Dalam kondisi sedemikian, Harian Kompas 30/06/2023 menerbitkan artikel tentang disertasi Sdr Jakob Tobing di Universitas Leiden Belanda yang berjudul: “The Essence of the 1999-2002 Constitutional Reform in Indonesia, Remarking ihe Negara Hukum A Socio-Legai Sudy”. Kami menilai bahwa keberhasilan reformasi konstitusi yang diusung oleh Jakop Tobing dalam bentuk amandemen empat kali terhadap UUD 1945 sebagaimana desertasinya hanyalah retorika akademis, tetapi tidak dalam realita kehidupan masyarakat, bangsa dan negara Indonesia pasca amandemen UUD 1945. Kalau banyak pihak yang menuntut kembali ke UUD 1945 itu adalah akibat realita pelaksanaan UUD 2002.

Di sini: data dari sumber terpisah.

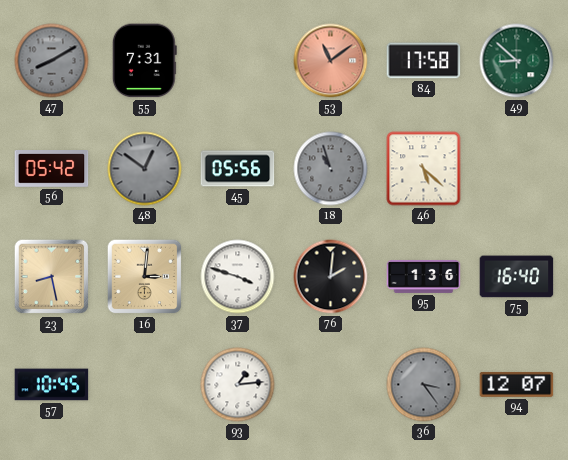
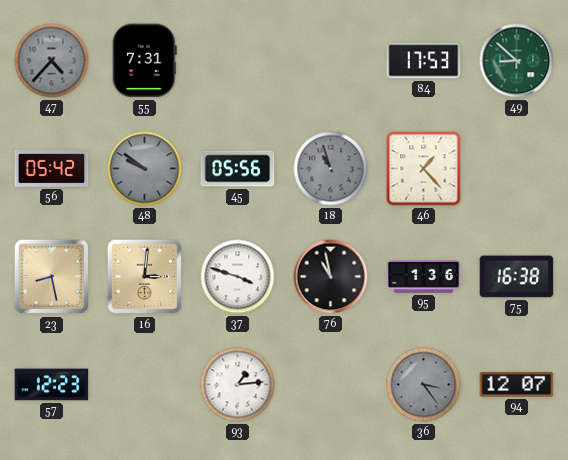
47: 8:10 -> 4:37
53: 11:09 -> none
84: 17:58 -> 17:53
48: 12:51 -> 9:51
46: 5:22 -> 1:23
76: 2:01 -> 10:58
75: 16:40 -> 16:38
57: 10:45 -> 12:23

Sungguh Paradoks! Kami para Purnawirawan TNI Polri bersepakat dengan para cerdik pandai dari berbagai universitas di Indonesia melalui forum FGD yang baru saja dilaksanakan pada hari ini tanggal 5/9/2023. Atas hal ini kami berkesimpulan bahwa:
1. Pertama, Sebagaimana telah kami katakan berulang, amandemen UUD 1945 tidak dilakukan dengan baik, tidak tertib dan tidak menurut kaidah pembuatan produk perundangan di Indonesia yaitu ditandai dengan tidak adanya Naskah Akademik untuk pelaksanaan Amandemen UUD 1945,
2. Kedua, Amandemen UUD 1945 juga tidak dilakukan dengan grand design yang baik, dianalisis secara integral dan komprehensif dan karena itu dilakukan parsial sebanyak empat kali;
3. Ketiga, Amandemen UUD 1945 telah dilakukan dengan sengaja meninggalkan Pembukaan UUD 1945 yang didalamnya memuat falsafah, ideologi dan dasar negara Pancasila. Akibatnya kehidupan
bermasyarakat, berbangsa dan bernegara saat ini jauh dari kehendak para pendiri bangsa, yaitu kehidupan bangsa Indonesia yang berdasarkan Pancasila,
4. Keempat. Persatuan yang dilandasi oleh kemanusiaan berdasarkan Ketuhanan yang maha Esa untuk mewujudkan permusyawaratanyang hikmat guna mencapai keadilan sosial bagi seluruh rakyat Indonesia semakin menjadi fatamorgana,
5. Kelima, kedaulatan rakyat sebagaimana kehendak Pembukaan UUD 1945 tidak mendapat tempat dalam bernegara dan telah diambil alih oleh partai politik khususnya para Ketua Umum Partai Politik:
6. Keenam, Pembangunan SDM sebagai implementasi Pembukaan UUD 1945 untuk mencerdaskan kehidupan bangsa tidak menghasilkan manusia Indonesia yang berkarakter Pancasila bahkan dalam kompetensipun menjadi pertanyaan sebab pengawas di IKN saja harus direkrut dari orang asing, begitu juga pekerja teknik dan kasar dalam banyak pabrik investasi asing juga dilakukan oleh pihak asing pemodal.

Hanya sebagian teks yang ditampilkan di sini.